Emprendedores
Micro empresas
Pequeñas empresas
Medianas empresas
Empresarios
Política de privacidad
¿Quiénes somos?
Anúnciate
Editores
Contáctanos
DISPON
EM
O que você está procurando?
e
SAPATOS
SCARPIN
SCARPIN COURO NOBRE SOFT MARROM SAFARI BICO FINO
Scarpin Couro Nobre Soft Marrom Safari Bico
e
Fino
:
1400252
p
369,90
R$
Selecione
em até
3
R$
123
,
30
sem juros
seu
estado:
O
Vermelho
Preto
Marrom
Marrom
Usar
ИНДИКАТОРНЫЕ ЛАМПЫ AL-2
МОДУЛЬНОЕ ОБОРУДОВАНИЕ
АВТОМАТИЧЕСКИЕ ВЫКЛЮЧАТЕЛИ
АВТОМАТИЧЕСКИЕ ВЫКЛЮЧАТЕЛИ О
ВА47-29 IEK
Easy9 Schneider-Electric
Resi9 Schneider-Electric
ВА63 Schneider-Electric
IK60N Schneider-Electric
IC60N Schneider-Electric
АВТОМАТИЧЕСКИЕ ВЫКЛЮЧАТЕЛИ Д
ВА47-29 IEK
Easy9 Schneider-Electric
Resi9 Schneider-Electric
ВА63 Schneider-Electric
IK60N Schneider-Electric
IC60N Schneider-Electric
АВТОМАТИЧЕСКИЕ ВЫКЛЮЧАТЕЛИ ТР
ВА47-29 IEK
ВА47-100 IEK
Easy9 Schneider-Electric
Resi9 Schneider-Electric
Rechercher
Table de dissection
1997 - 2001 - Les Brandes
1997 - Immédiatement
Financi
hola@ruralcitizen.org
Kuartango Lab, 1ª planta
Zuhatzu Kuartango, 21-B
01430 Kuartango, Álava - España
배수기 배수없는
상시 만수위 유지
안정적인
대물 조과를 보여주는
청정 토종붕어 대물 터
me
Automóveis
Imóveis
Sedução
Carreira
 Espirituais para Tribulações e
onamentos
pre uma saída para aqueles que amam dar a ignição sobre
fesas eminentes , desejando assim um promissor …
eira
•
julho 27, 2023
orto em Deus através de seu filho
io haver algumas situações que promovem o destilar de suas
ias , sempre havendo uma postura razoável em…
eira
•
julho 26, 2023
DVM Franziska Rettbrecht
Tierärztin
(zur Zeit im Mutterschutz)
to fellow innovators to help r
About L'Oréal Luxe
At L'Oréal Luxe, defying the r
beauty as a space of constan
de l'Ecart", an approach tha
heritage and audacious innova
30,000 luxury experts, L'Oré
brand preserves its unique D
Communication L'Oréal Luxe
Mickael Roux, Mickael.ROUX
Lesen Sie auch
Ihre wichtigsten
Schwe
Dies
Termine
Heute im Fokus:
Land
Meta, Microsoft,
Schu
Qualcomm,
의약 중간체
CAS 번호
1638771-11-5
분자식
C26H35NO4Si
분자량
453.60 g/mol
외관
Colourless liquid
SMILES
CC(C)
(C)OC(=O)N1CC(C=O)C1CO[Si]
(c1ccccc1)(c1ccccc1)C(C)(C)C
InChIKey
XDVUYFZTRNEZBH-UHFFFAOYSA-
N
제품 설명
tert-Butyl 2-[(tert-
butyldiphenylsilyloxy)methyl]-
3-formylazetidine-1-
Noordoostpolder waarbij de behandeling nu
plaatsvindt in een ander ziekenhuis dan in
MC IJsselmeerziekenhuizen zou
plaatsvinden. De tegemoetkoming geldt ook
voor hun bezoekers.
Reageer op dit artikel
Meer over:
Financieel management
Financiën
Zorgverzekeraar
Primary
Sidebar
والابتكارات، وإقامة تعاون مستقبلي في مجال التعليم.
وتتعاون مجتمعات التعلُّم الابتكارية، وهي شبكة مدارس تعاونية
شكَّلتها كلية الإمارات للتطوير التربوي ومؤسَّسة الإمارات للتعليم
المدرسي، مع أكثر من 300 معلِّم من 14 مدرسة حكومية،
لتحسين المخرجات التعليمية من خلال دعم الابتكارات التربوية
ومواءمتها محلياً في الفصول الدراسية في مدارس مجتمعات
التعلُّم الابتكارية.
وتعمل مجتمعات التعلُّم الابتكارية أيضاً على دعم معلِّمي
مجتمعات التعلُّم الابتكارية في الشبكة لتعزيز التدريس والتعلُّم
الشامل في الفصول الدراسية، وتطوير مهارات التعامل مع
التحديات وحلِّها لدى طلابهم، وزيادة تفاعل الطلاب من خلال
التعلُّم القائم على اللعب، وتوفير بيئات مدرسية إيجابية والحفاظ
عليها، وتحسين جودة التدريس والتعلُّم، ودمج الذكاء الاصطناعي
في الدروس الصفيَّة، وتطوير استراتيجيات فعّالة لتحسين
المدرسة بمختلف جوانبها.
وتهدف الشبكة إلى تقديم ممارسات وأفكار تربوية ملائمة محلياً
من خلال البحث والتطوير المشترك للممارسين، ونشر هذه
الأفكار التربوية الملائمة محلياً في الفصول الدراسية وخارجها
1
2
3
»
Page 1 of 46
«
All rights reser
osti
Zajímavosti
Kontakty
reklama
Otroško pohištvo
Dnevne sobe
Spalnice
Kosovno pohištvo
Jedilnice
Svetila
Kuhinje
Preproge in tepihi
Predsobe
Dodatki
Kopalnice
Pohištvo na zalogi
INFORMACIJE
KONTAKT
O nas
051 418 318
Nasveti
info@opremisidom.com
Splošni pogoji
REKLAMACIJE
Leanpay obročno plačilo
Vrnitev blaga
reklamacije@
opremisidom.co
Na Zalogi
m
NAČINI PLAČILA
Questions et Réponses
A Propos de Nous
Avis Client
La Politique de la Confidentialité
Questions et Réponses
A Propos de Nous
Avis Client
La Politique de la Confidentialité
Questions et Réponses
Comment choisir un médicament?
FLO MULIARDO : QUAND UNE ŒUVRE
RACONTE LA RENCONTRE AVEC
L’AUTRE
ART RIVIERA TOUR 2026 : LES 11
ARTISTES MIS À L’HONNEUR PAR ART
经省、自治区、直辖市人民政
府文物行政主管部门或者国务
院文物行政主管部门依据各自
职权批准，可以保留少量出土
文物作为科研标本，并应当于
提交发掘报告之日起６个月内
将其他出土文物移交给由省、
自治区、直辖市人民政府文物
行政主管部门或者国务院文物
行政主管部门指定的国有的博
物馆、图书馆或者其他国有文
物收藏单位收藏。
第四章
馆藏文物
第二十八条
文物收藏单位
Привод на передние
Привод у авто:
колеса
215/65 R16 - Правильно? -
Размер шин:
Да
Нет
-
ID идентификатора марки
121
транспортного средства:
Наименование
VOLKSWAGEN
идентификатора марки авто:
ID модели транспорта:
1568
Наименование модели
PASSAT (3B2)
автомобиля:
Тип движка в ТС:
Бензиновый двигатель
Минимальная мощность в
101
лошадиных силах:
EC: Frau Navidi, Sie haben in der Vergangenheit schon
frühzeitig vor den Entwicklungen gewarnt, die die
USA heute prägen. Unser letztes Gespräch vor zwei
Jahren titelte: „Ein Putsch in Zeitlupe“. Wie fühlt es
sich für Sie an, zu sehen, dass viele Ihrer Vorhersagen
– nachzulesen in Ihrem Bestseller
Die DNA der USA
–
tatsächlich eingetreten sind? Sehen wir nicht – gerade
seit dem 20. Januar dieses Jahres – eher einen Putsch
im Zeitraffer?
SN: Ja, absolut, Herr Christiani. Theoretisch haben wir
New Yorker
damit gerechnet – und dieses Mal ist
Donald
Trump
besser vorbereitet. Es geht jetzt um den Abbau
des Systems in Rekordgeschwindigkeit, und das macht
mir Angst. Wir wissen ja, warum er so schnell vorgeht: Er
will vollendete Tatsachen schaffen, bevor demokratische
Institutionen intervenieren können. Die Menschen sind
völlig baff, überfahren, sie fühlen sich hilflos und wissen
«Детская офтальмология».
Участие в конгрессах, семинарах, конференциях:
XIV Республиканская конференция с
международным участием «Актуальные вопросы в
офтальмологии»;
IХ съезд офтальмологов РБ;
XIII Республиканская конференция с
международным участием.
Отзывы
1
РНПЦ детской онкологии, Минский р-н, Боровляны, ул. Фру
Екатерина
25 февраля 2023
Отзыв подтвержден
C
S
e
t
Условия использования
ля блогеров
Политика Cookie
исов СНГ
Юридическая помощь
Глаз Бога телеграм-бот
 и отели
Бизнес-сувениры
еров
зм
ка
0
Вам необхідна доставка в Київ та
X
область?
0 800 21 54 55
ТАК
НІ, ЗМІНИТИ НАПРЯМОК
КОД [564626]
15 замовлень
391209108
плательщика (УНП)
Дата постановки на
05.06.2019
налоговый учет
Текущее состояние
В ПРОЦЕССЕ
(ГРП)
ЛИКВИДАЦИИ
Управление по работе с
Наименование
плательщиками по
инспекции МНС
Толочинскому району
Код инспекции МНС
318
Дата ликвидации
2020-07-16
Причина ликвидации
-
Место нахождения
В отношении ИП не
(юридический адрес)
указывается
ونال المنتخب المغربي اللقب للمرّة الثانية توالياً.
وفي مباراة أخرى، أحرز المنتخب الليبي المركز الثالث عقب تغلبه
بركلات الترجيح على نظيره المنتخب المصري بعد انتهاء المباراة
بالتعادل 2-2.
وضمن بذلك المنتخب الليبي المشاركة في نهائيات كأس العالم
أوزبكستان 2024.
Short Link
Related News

- - - - -

**Work task**
Please show every line above that includes the word "مجتمعات".

**Problem solution**
وتتعاون مجتمعات التعلُّم الابتكارية، وهي شبكة مدارس تعاونية
ومواءمتها محلياً في الفصول الدراسية في مدارس مجتمعات
وتعمل مجتمعات التعلُّم الابتكارية أيضاً على دعم معلِّمي
مجتمعات التعلُّم الابتكارية في الشبكة لتعزيز التدريس والتعلُّم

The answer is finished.